> About this task:
Say how many lines of the data contain "Ambassade", and nothing more.

> Records from a data source:
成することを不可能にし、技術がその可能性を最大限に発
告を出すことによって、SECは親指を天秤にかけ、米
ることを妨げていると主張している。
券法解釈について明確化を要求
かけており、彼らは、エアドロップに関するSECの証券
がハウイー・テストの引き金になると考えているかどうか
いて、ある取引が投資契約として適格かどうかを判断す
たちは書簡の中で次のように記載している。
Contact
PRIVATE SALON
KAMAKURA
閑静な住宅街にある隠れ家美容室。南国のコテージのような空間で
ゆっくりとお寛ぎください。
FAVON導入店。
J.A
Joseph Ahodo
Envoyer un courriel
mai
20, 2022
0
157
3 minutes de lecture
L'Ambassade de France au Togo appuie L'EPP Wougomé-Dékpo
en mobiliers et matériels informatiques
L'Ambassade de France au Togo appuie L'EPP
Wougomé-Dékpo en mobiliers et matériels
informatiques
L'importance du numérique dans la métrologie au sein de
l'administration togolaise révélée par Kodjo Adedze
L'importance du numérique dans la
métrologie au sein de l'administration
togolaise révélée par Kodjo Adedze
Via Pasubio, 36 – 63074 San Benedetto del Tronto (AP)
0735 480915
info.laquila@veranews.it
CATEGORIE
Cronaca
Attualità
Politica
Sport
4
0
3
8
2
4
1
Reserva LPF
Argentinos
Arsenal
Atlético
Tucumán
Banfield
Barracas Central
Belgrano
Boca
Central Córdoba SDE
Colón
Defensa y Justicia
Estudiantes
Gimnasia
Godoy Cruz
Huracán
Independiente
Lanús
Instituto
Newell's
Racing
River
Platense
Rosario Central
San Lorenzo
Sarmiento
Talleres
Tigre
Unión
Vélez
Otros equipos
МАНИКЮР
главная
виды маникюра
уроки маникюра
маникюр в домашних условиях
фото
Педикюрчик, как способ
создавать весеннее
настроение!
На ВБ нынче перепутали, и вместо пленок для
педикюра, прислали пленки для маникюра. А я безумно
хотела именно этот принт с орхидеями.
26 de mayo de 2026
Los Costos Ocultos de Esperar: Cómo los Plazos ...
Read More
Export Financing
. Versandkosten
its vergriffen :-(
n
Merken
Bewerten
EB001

> Response area:
2